確かに、今のは魔の気配だ。非常に濃くて強い、氷のように冷たい気配である。私はその気配には覚えがあった。あれはシュルヴェステルの気配で間違いない。一瞬しか感じられなかったけれど、確実に奴はこの近くにいる。背筋がぞくぞくして震えが止まらない。
クラウスさんは立ち上がると、私の肩に手をおいて、それでも反応出来ないでいると揺すった。何度か揺すられて、私はようやく我に返った。
「大丈夫か、アルベルトさん。どうしたんだ。今の気配を知っているのか」
「今の気配、覚えがあるんです」
「やはり覚えがあるのか」
「ええ、あれはシュルヴェステルという名の魔の気配です」
「シュルヴェステルといえば、この間の魔が言っていた。エリサさんもその名を口にしていたな。倒してくれと」
「ええ、ユーリの兄の敵でもあります。私はあの魔を倒さなければならないのです。ユーリのために。もちろん、エリサさんのためにも」
私は懐から金色に輝く髪飾りを取り出す。エリサさんが残していったものだ。クラウスさんも髪飾りを見て目を伏せた。
私が戦わなければならないのは、あの魔なのだ。あの。恐ろしく冷たい気配の魔。とても勝てる気がしない。けれど、ここで気配がしたということは目を付けられてしまったのだろう。

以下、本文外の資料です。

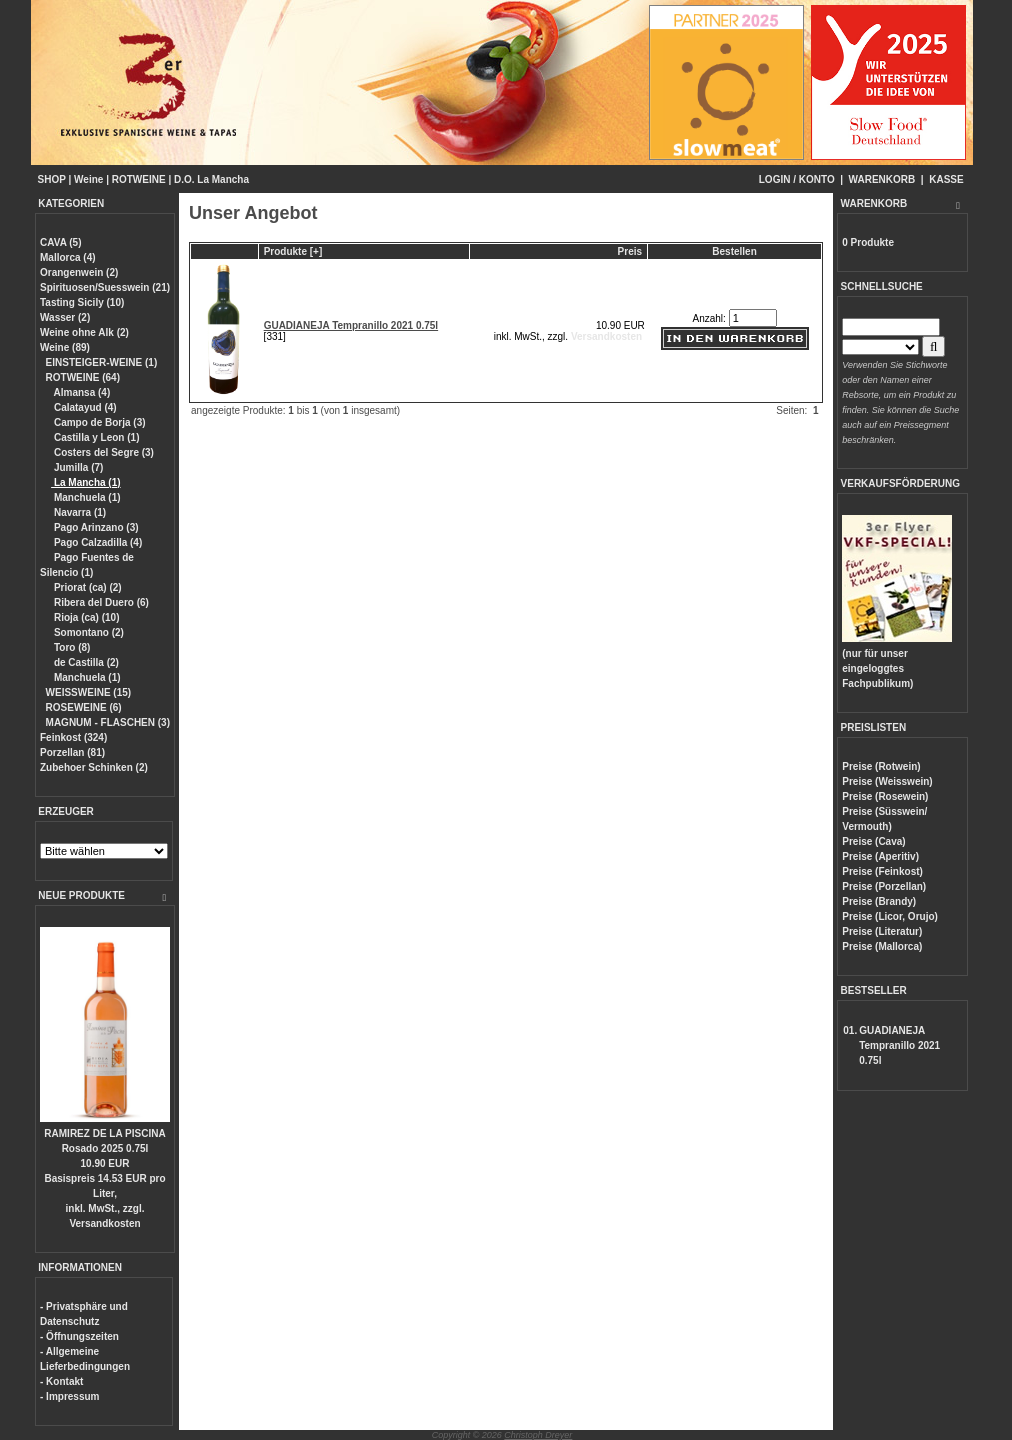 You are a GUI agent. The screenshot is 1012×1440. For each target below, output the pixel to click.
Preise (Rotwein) (881, 766)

「今の魔の気配はほんの一瞬しか感じられなかったが、相当強い魔だということは分かった。アルベルトさんはあの魔と戦うつもりなのか。ユリウス君と二人で」
「出来れば、私は一人で戦いたいんです。ユーリをあの魔と戦わせるわけにはいかないです。死ぬのは、私一人で十分です」
「それで、ユリウス君は納得するだろうか。ユリウス君にとっても敵なわけだろう。それに、もしアルベルトさんに何かあったら、ユリウス君がそれを背負って生きなければならなくなる」
そうか、そうなのだ。もし、私がシュルヴェステルと戦って玉砕した場合、ユーリが私と同じような思いをすることになってしまうのだ。かといって、ユーリが一緒に戦うことになってしまったら。そんなことは想像もしたくない。
「ユリウス君がもし一人になったら、きっとアルベルトさんのように戦おうとするだろう。だが、ユリウス君は杖を持っているわけではない。だから、出会えば確実に。そういうことも考えてあげた方がいいのではないかな」
ユーリは杖なしで戦おうとする、か。考えてもみなかった。ならば、私はどうすればいいだろう。クラウスさんは逃げればいいと言った。親兄弟を殺されたと言っても、敵と戦う人は殆どいない。それが魔ならば尚更のことだ。けれど、私は戦う力を持っている。だから、最初に戦うという選択をしてしまうのではないかと。
逃げるなんて考えもしなかった。残されるであろうユーリのことも。私は何も考えていなかったのだ。